__Task requirements__
Work through the data below and copy out every line where "para" is found.
+---+
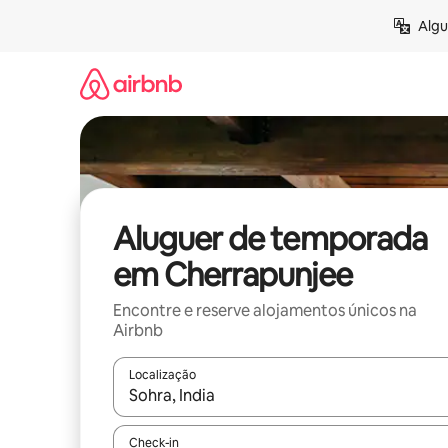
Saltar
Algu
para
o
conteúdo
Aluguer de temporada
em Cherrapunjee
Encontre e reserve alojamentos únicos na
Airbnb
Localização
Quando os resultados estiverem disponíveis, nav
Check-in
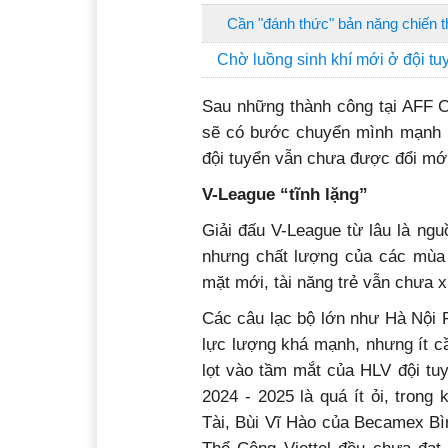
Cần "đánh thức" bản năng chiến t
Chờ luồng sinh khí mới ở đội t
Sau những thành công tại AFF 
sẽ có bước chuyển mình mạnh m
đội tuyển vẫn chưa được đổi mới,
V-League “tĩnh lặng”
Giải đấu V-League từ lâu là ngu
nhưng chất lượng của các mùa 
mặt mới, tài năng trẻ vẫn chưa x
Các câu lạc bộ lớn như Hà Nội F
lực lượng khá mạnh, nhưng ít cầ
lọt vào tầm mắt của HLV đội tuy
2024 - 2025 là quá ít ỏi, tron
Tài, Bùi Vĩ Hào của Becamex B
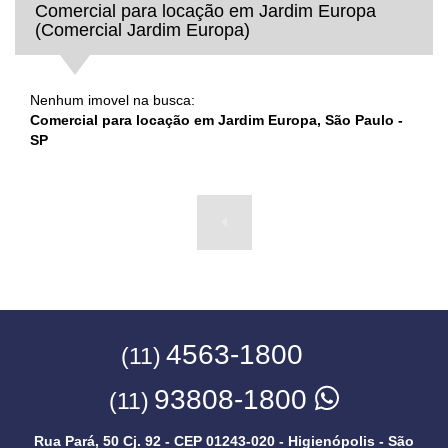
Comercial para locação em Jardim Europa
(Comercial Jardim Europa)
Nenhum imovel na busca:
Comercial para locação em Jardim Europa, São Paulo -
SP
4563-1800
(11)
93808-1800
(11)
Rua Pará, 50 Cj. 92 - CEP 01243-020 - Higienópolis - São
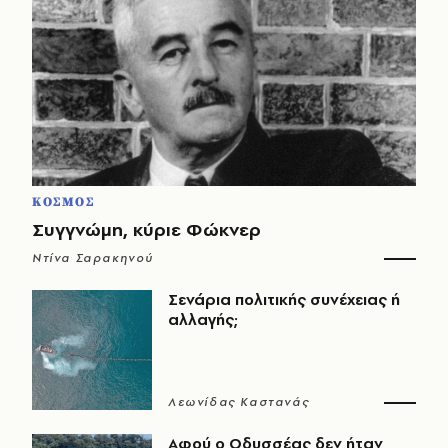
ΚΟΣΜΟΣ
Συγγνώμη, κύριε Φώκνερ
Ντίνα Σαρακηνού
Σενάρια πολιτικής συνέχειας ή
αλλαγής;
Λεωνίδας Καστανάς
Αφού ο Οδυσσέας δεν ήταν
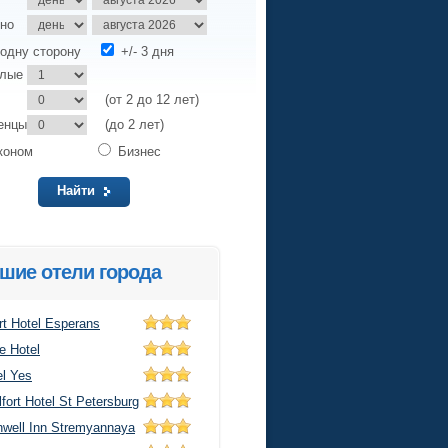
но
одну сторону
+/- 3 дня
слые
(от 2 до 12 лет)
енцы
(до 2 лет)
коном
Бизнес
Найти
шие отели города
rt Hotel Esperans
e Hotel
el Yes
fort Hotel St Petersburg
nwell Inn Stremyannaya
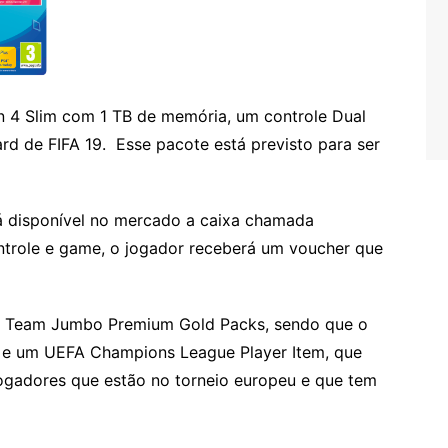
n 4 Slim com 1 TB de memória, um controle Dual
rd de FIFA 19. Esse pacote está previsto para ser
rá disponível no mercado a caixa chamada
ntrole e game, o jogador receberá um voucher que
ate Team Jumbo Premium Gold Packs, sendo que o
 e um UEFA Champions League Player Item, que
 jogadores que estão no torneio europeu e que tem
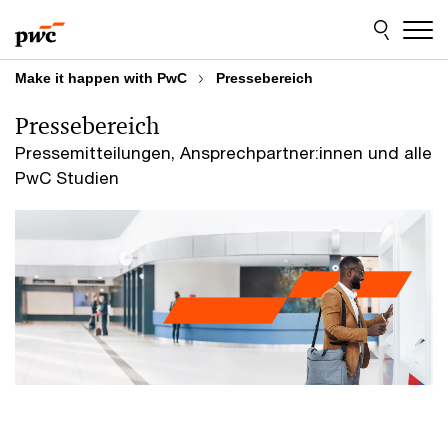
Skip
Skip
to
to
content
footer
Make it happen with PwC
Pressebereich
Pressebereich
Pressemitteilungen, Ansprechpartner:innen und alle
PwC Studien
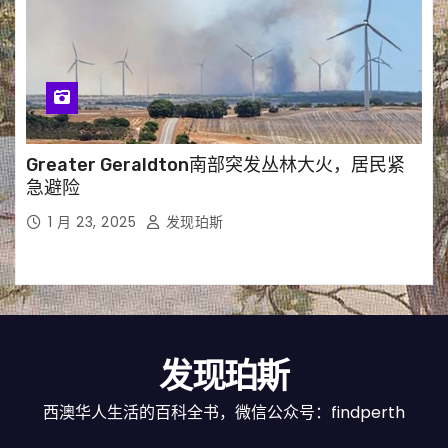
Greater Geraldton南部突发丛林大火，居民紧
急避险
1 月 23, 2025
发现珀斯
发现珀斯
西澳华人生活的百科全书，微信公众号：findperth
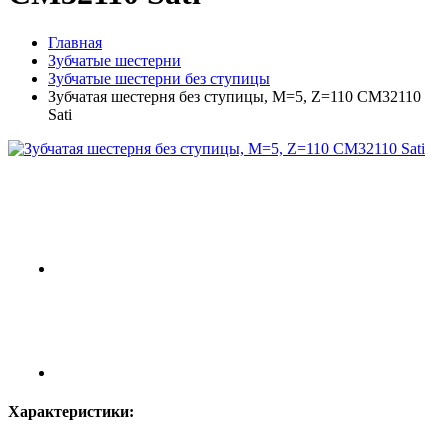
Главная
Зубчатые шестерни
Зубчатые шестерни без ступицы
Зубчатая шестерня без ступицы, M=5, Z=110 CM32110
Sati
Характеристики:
+---+
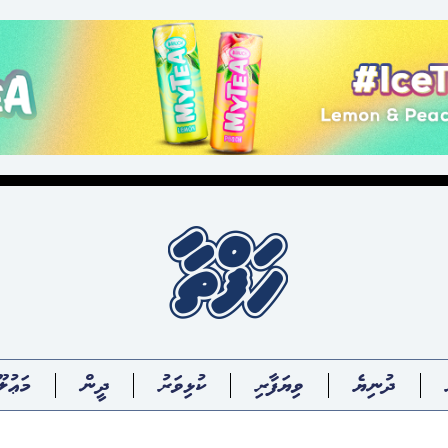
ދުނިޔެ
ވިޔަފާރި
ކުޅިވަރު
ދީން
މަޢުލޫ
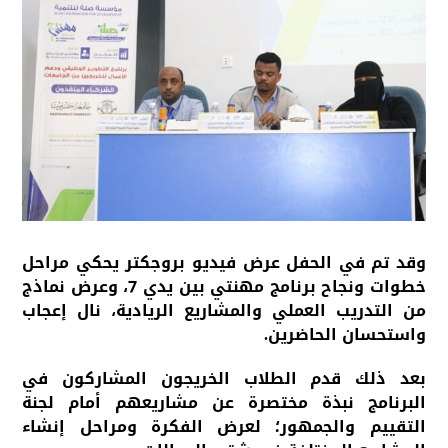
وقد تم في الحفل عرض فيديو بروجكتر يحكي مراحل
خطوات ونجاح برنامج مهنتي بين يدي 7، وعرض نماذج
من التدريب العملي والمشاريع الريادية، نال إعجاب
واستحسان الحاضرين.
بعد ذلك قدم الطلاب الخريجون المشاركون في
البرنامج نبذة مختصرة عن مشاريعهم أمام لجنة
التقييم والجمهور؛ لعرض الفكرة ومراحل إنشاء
+---+
__Response for this exercise__
para
Comercial para locação em Jardim Europa
Comercial para locação em Jardim Europa, São Paulo -
rd de FIFA 19. Esse pacote está previsto para ser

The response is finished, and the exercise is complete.